Source information →
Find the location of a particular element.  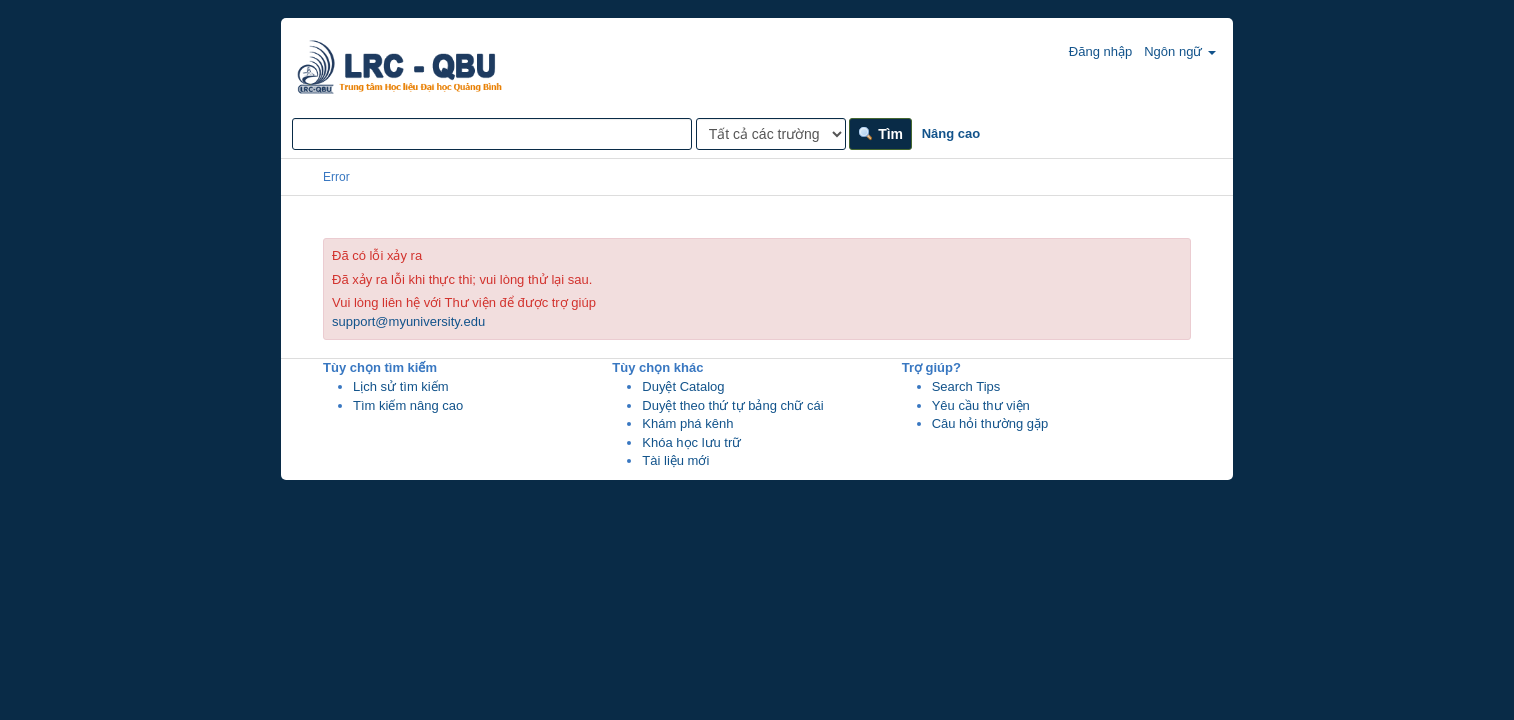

==

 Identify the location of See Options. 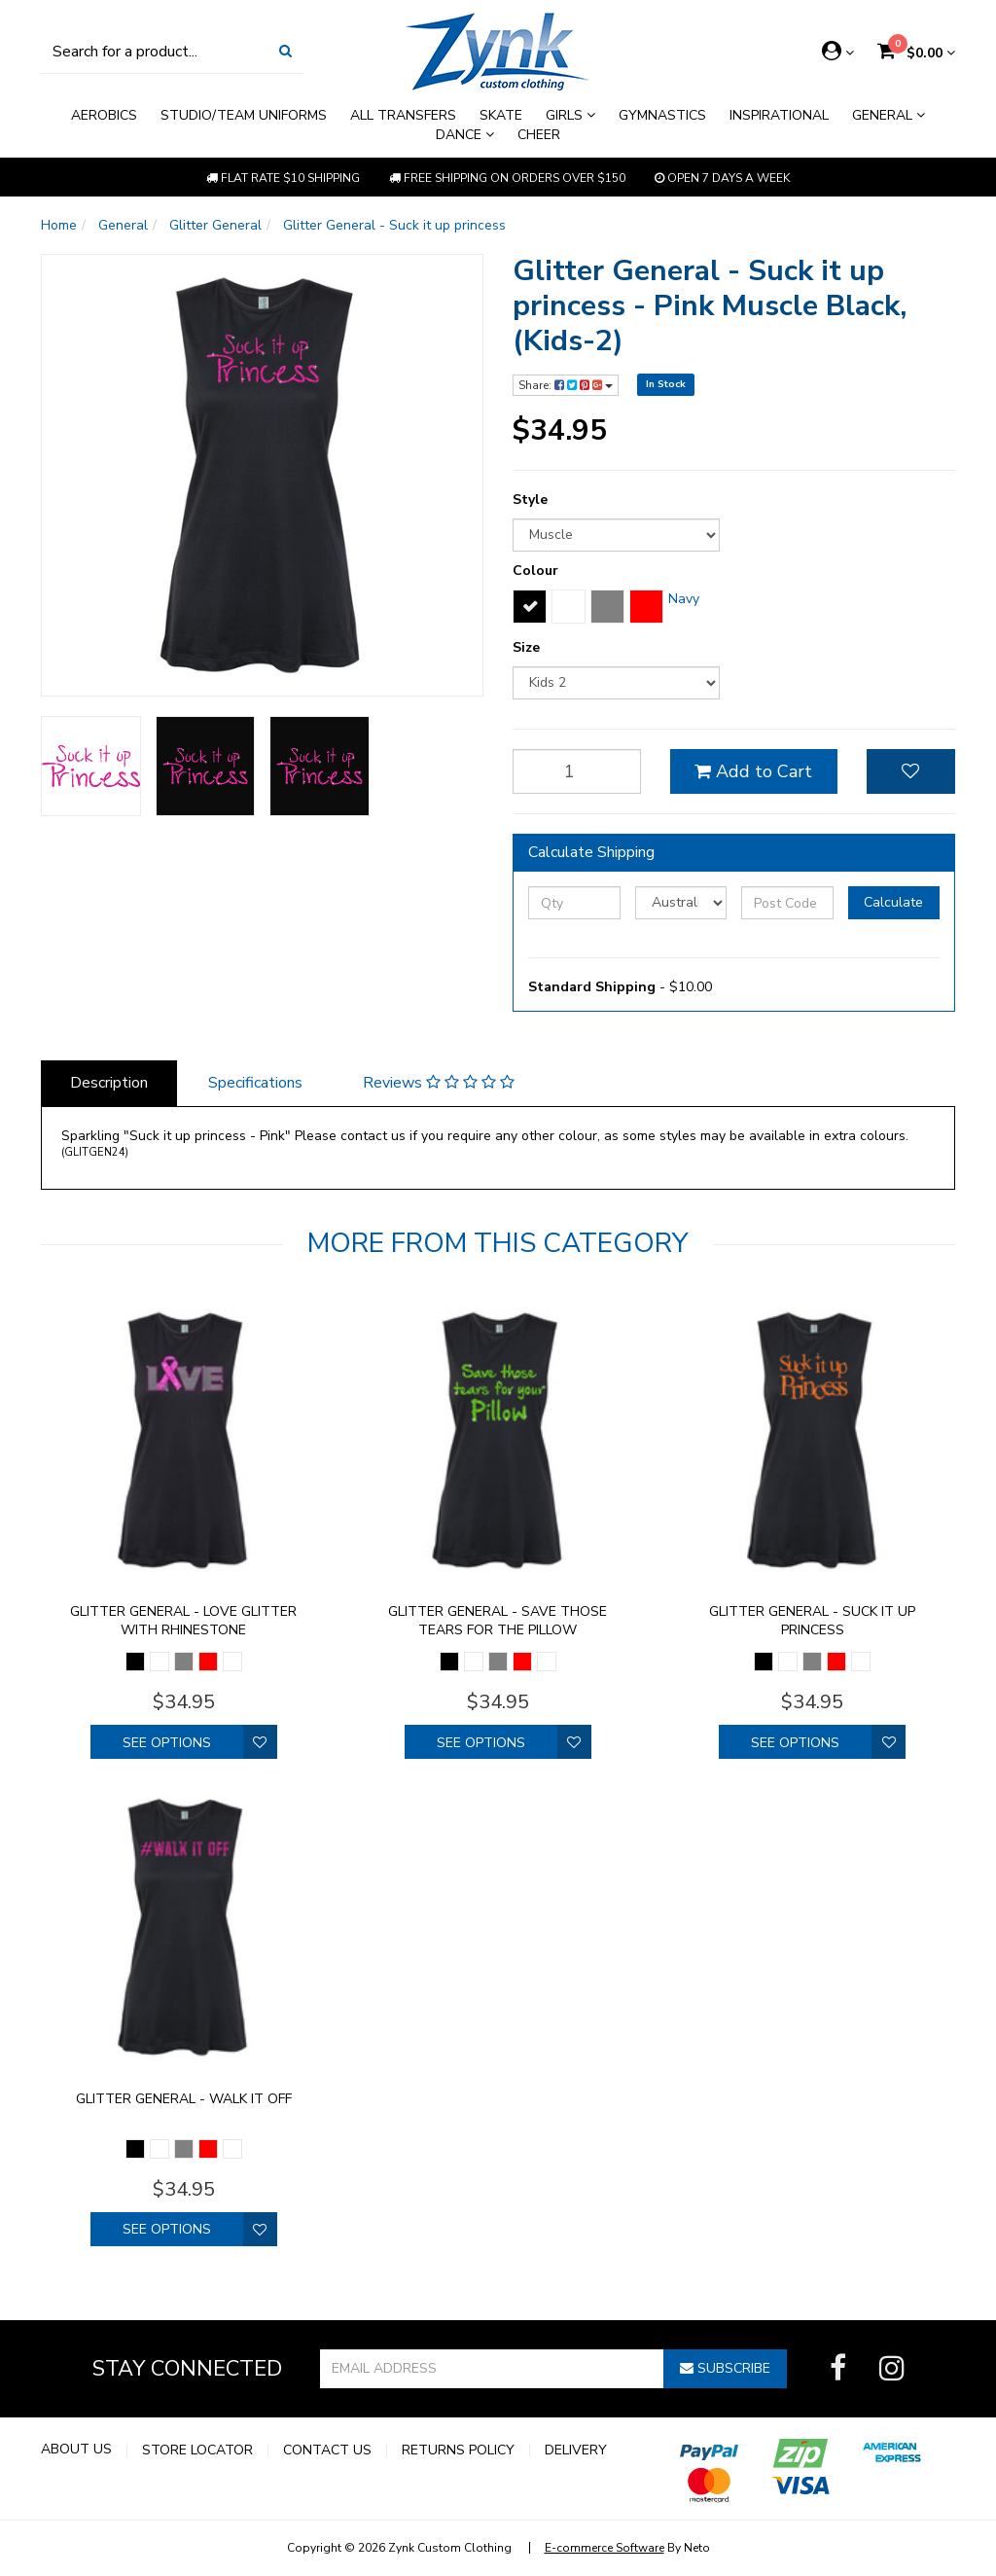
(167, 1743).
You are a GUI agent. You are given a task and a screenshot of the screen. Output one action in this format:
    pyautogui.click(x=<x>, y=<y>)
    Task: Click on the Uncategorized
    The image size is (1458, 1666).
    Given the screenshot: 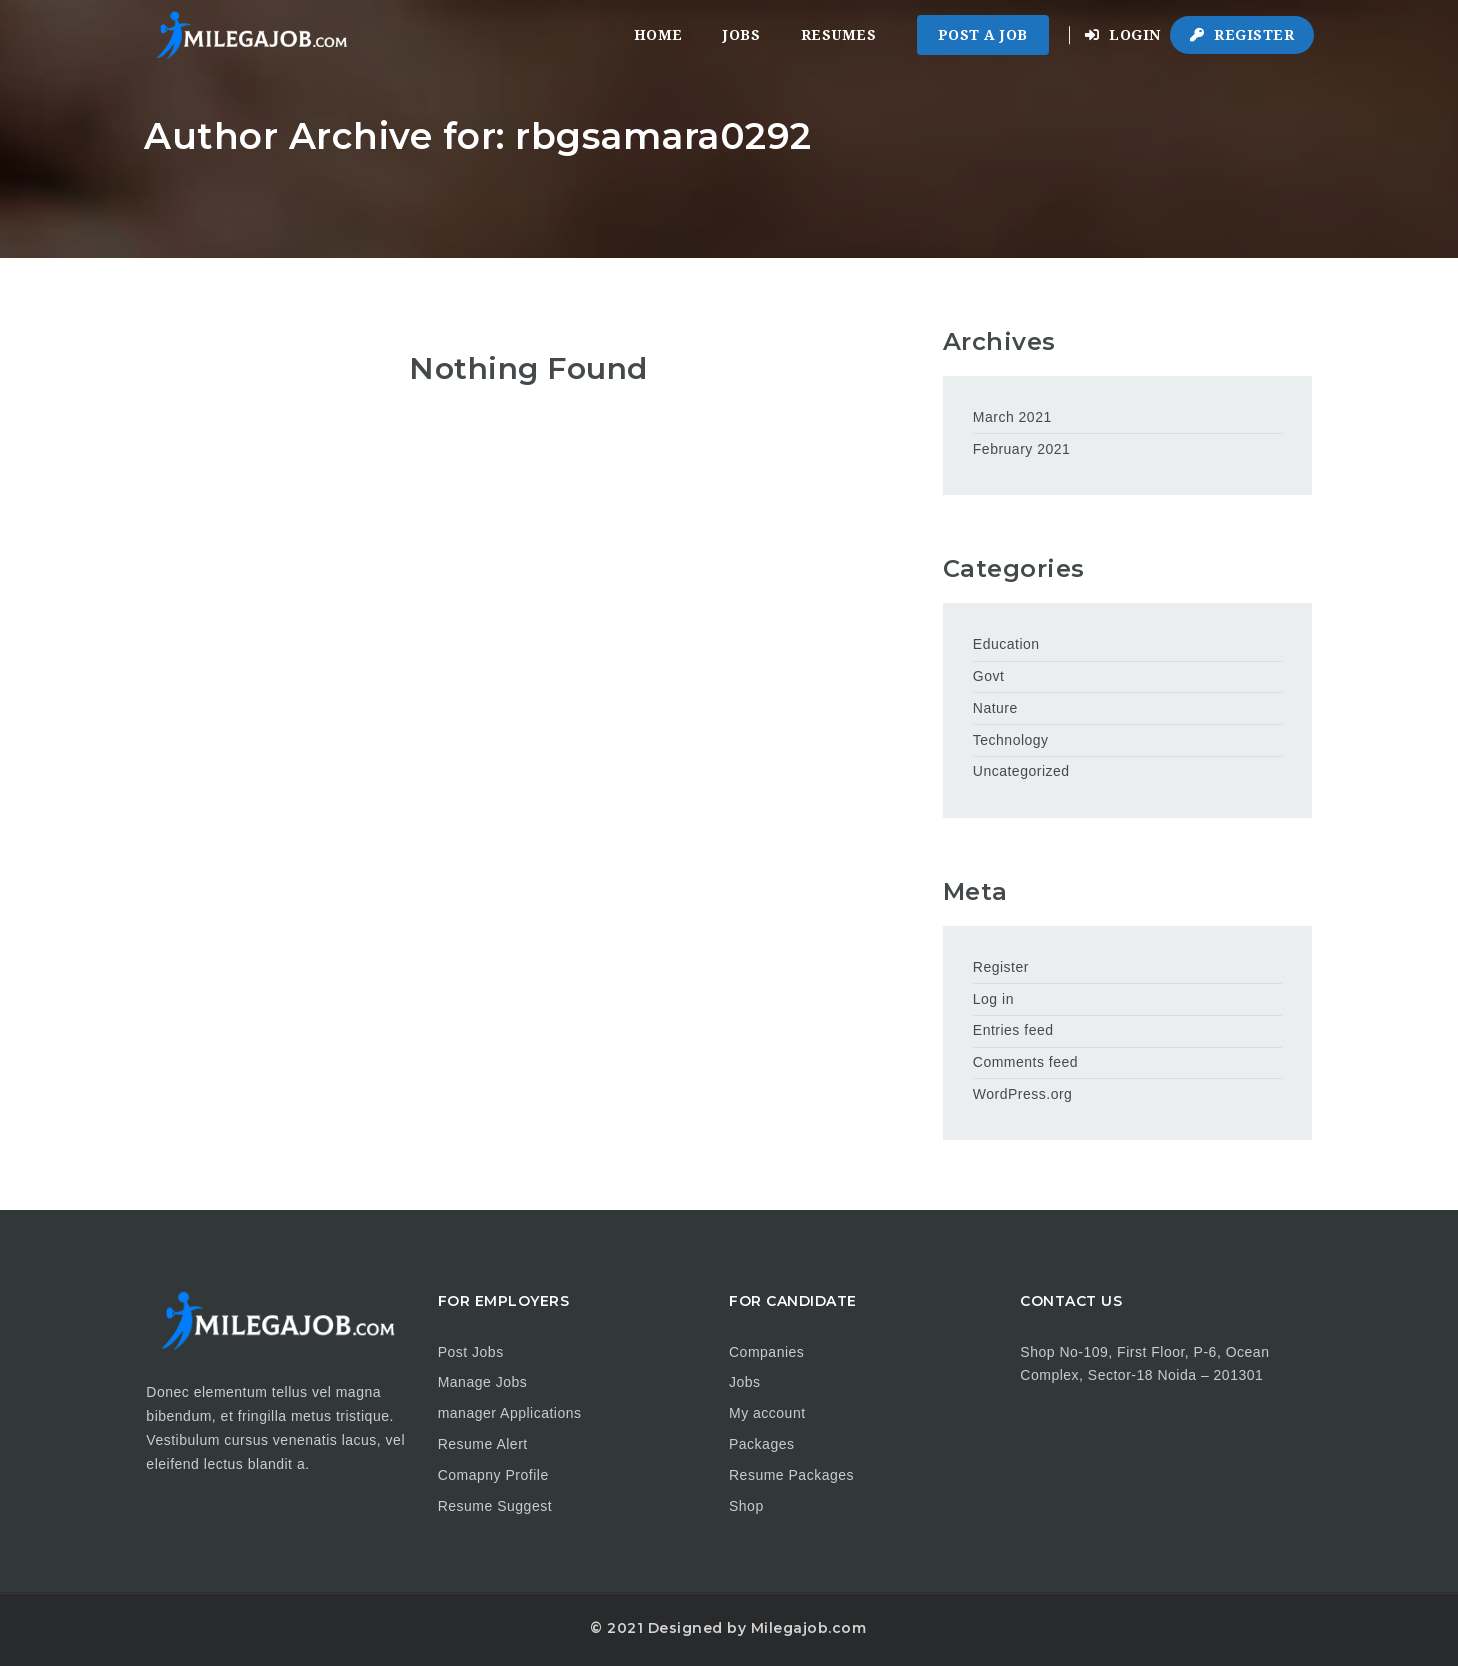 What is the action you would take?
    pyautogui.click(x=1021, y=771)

Task goal → Please set down, exactly and with no pictures, the lines in the entries above starting at the one holding "Identify the location of See Options." and ending at the one holding "Task: Click on the Uncategorized", ends included.

Your solution →
 Identify the location of See Options. 
(167, 1743).
You are a GUI agent. You are given a task and a screenshot of the screen. Output one action in this format:
    pyautogui.click(x=<x>, y=<y>)
    Task: Click on the Uncategorized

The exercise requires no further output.